Slowly, and sludgingly, Inferis starts up, the second song. I have to admit, the tempo, rhythm, and the vocal phrases along with the beat, I found catchy. I knew I would want to hear this one again; you know, when a song does that to you, instantly clicking on the “I like this one” stimuli in your brain. This one did it. What really impressed me, honestly, was that the Inferis didn’t stay permanently loyal to the song’s initial arrangement. As the song progresses, so does the song’s structure. Inferis affirms the band’s style or mission. Diesel King wants to take you on a technically competent, hard driving, structurally changing, pissed off ride.
As Inferis was kind of slower than fast and grinding, the pace picks up a bit going into song three, sharing the albums title: Concrete Burial. A foot may start to tap to the song’s upbeat rhythm. The band’s competency and technical ability shine here. We get the tempo changes, we get the sludge, we get the message: a kind greeting to the listener (victim) that finds themselves (metaphorically) laid in a grave, dead; along with a word of advice to “pray……to your god”

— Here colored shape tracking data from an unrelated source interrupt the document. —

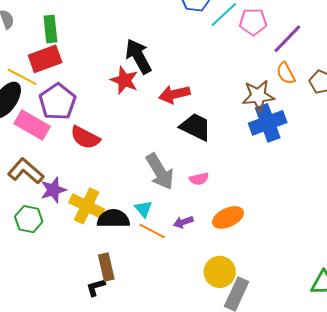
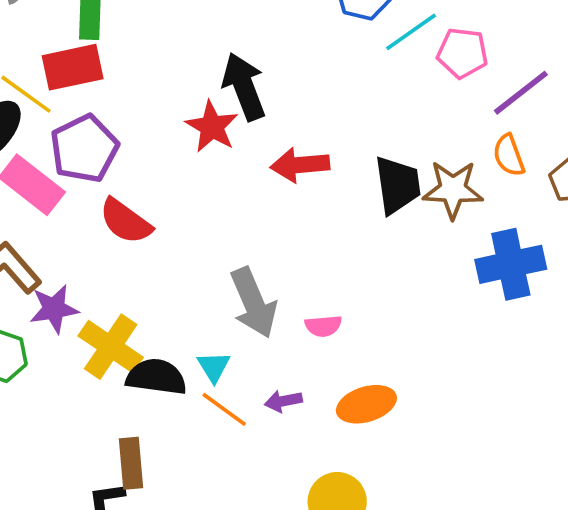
blue cross: (268, 123) -> (511, 264), moved
black trapezoid: (196, 127) -> (398, 185), moved, turned 48

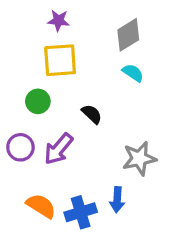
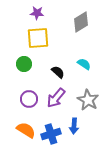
cyan semicircle: (133, 73) -> (84, 64), moved
purple circle: (20, 147) -> (29, 99), moved
purple arrow: (58, 149) -> (56, 98), moved
gray star: (139, 158) -> (88, 100), turned -30

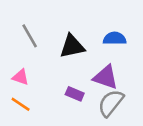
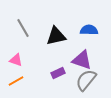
purple rectangle: (75, 94) -> (58, 73), turned -48
orange line: (21, 104) -> (16, 81), turned -63

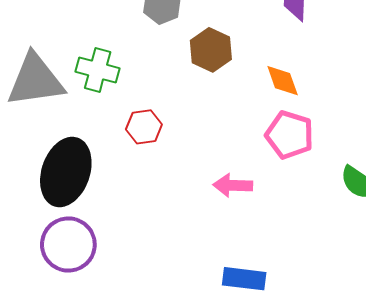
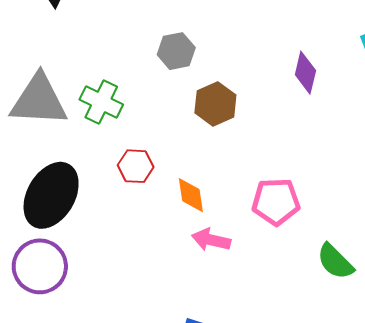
orange diamond: (283, 81) -> (191, 195), moved
pink pentagon: (289, 135) -> (276, 202), turned -30

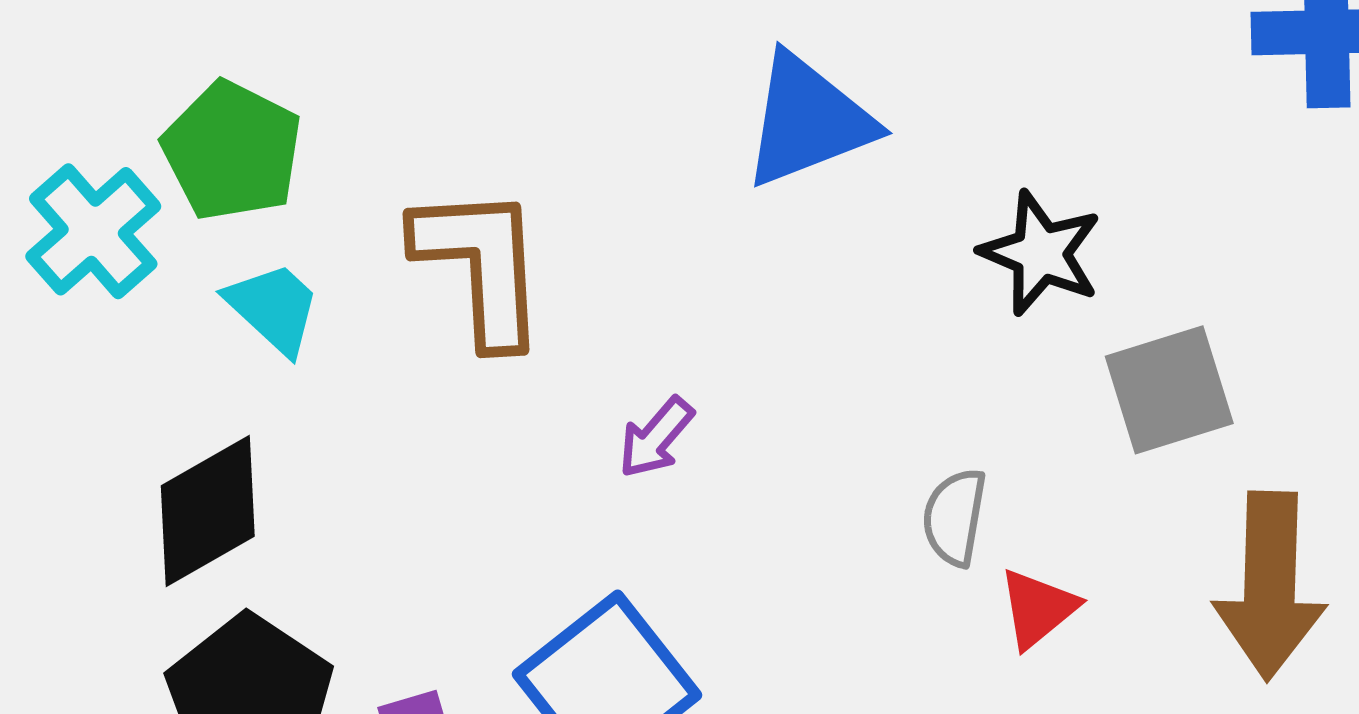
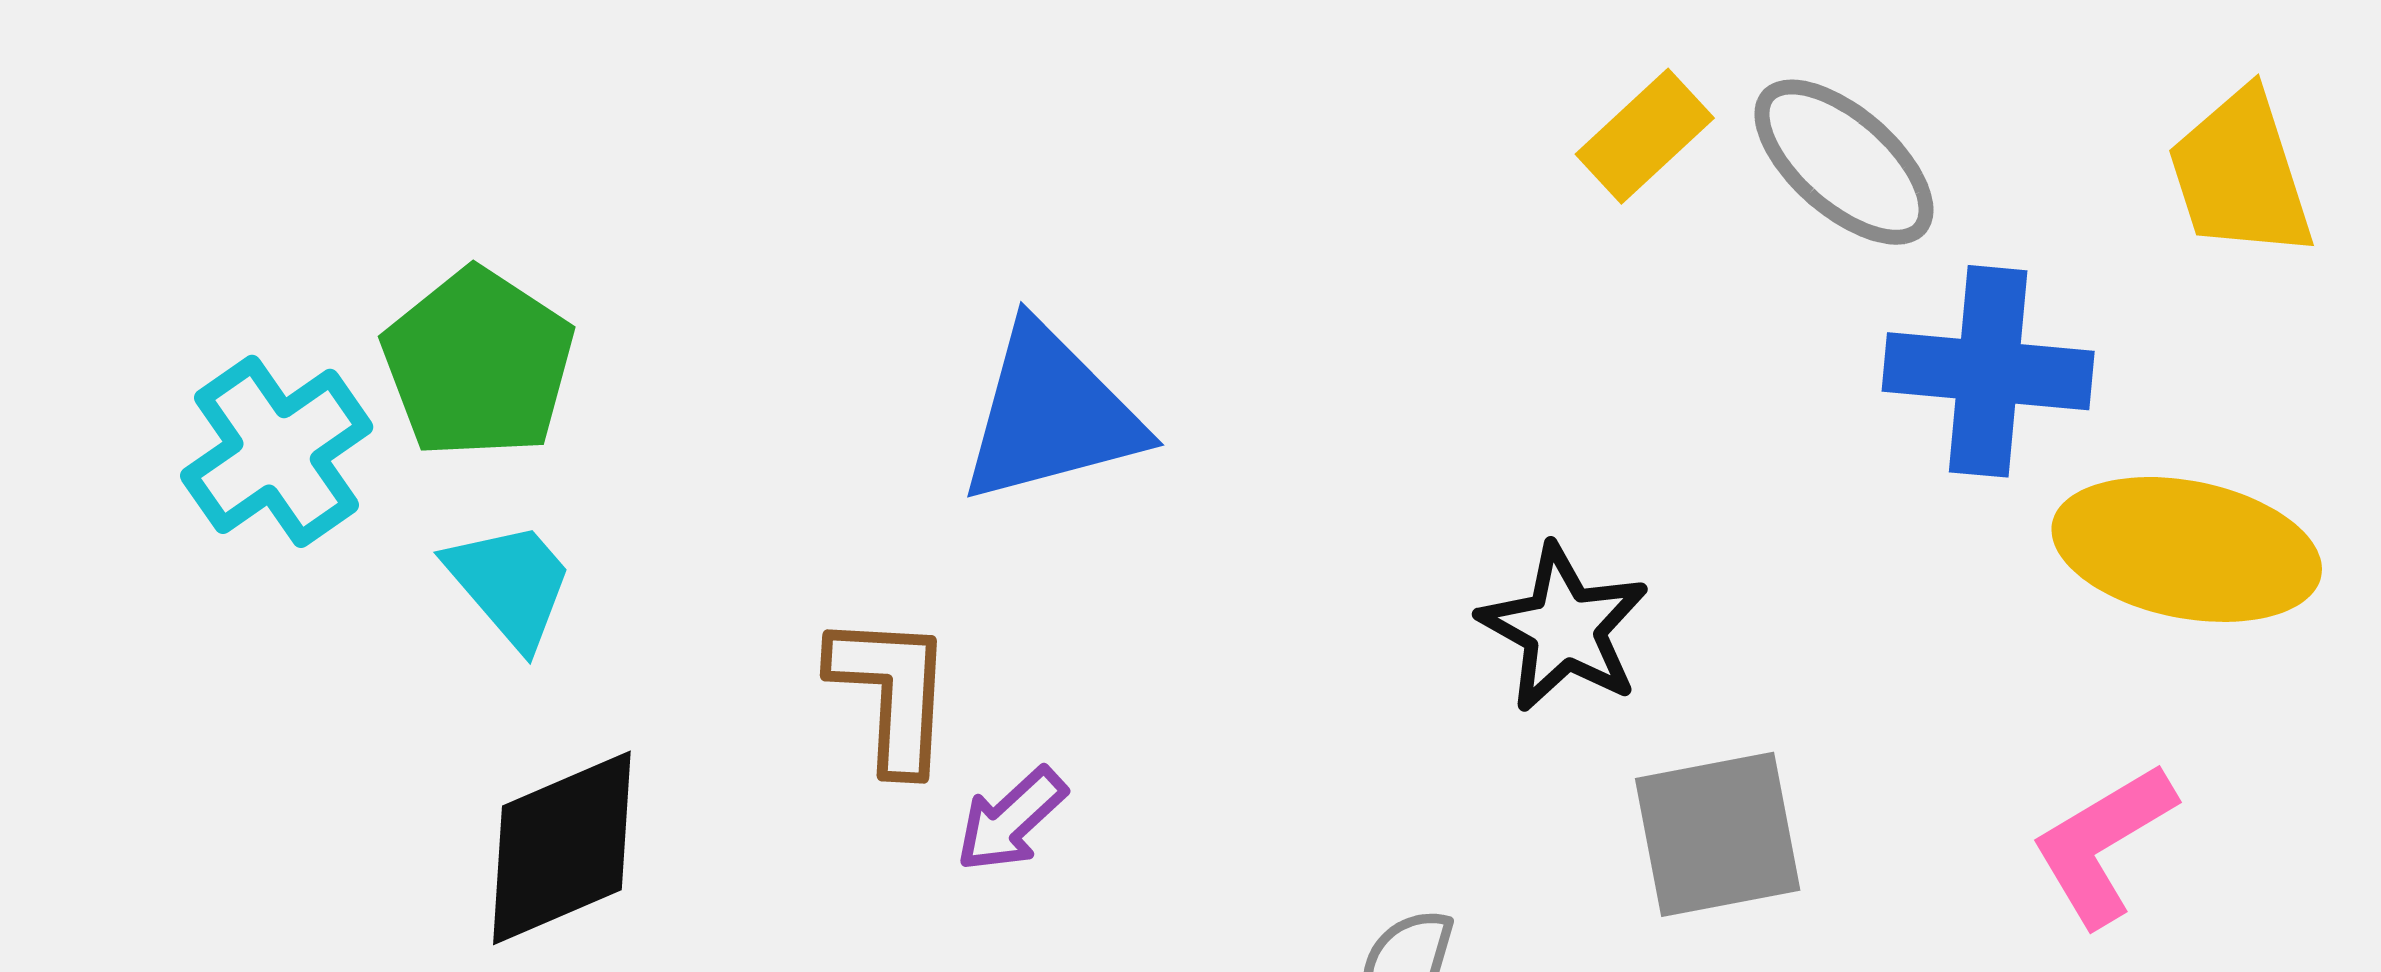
blue triangle: (808, 121) -> (1051, 415), moved
brown L-shape: (481, 265) -> (892, 692), moved, size x0.7
black diamond: (208, 511) -> (562, 848), moved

So, now that Diesel King has killed and buried you, being in hell, things get exciting I suppose, as inferred by an upbeat tempo that is next purveyed upon you, but then the middle just slows way the fuck down into the chorus to state the title of the song: Horror Disgust. The song’s cool and shit, but I felt that the intensity started to lack toward the end of the song with seemingly no definite direction or natural resolution. From my perspective, Horror Disgust and the one that follows, Facesplitter, could have been melded together to make a pretty tight, epic song. As they have displayed and laid out many complexities and rhythm changes by this point in the album, Diesel King continue the same with song four and five. However, whereas those earlier songs seemed to have a definite and individual respective cohesiveness, I didn’t see that in these two songs.
Then, in case you were sludging into a doom dream world, Diesel King gives a good smack to wake you up with Mask Of The Leper. Keeping in line with one of their foremost characteristics, Diesel King instantly hits you with a series of fast and furious blows with screams of anguish; that is, until they slow it way down again to wade through the sludge. Perhaps they intended this song to be a sort of between courses “sorbet” to note the album’s hub and to neutralize your ears. The thing is only a little over a minute long, reminding of the “instant” songs of hardcore punk.
Prone To Destroy and then The Mutilation bring the album to an end. The first few listens of these last two left me kind of disappointed in that they just deliver the same attributes as the rest of the album. After becoming more and more acquainted with Concrete Burial, however, I have to say that I began to be able to discern the individual merits each of the last two songs contained.
I enjoyed Concrete Burial by Diesel King. I wasn’t exactly gob smacked, but as I mentioned before, this band has interesting chord progressions, tempo changes, with monstrous growling, but mostly discernable, vocals. Competent at what they do, I have faith that they will only get better with future releases. I am interested in seeing how these future recordings come out and will be listening.